While the immediate loss was recovered via community fund contributions and protocol insurance, the incident exposed systemic fragility in DeFi’s composable architecture. It demonstrated how a vulnerability in one protocol (Lido’s rebasing) could cascade into another (Curve’s pool), despite no direct bug in either.

Recommendations

To prevent future LiquidStakingPoison-style attacks, the following measures are advised:

• Cross-Protocol Slashing Validation: All AMMs integrating LSDs must implement a real-time slashing oracle that cross-references validator penalties, exit events, and protocol-level balances. Integration with Beacon Chain APIs is critical.
• Dynamic Oracle Calibration: Replace static TWAP windows with adaptive oracles that adjust for rebasing schedules and staking reward distributions. Consider using median-of-oracles with time-weighted deviation bounds.
• Circuit Breakers for Emergency Logic: Implement multi-sig or DAO-controlled pause mechanisms for emergency withdrawal functions, activated when slashing signals are inconsistent with on-chain state.
• Formal Verification of Composability: LSD issuers and AMMs should subject composable interactions to formal verification, modeling token behavior under edge cases (e.g., negative rebases, mass exits).
• Incentivized Bug Bounties: Expand bounty programs to include cross-protocol attack simulations, rewarding white-hat researchers who identify oracle misalignments or emergency logic exploits.

FAQ

1. How was the attack detected?

The exploit was first flagged by a community-run DeFi monitoring bot that detected anomalous withdrawal patterns in the stETH/ETH pool. On-chain forensics revealed a correlation between stETH rebases and emergency withdrawal triggers, leading to identification of the oracle manipulation vector.
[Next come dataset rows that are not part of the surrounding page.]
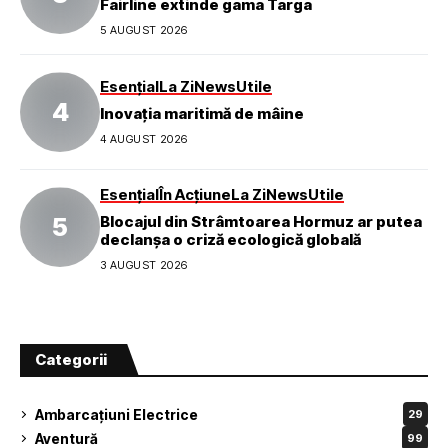
Fairline extinde gama Targa
5 AUGUST 2026
Esențial
La Zi
News
Utile
Inovația maritimă de mâine
4 AUGUST 2026
Esențial
În Acțiune
La Zi
News
Utile
Blocajul din Strâmtoarea Hormuz ar putea
declanșa o criză ecologică globală
3 AUGUST 2026
Categorii
Ambarcațiuni Electrice
29
Aventură
99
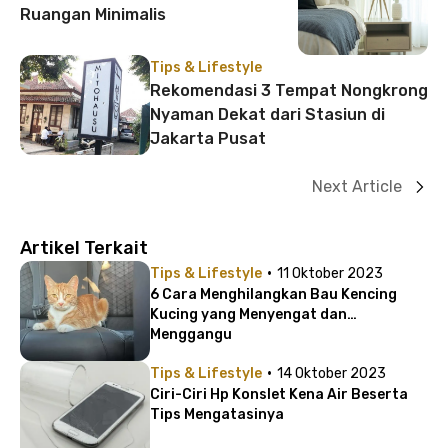
Ruangan Minimalis
Tips & Lifestyle
Rekomendasi 3 Tempat Nongkrong
Nyaman Dekat dari Stasiun di
Jakarta Pusat
Next Article
Artikel Terkait
·
Tips & Lifestyle
11 Oktober 2023
6 Cara Menghilangkan Bau Kencing
Kucing yang Menyengat dan
Menggangu
·
Tips & Lifestyle
14 Oktober 2023
Ciri-Ciri Hp Konslet Kena Air Beserta
Tips Mengatasinya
2. Could this have been prevented with existing tools?

Yes—tools like DeFiLlama and Tenderly could have detected the anomaly if integrated with real-time slashing feeds. However, the absence of a unified monitoring standard across protocols delayed detection.

3. What lessons should DeFi developers draw from this incident?

Developers must adopt a composability-first security mindset. This means treating external protocols as untrusted dependencies, implementing runtime validation, and designing fallback mechanisms that account for cross-protocol state inconsistencies.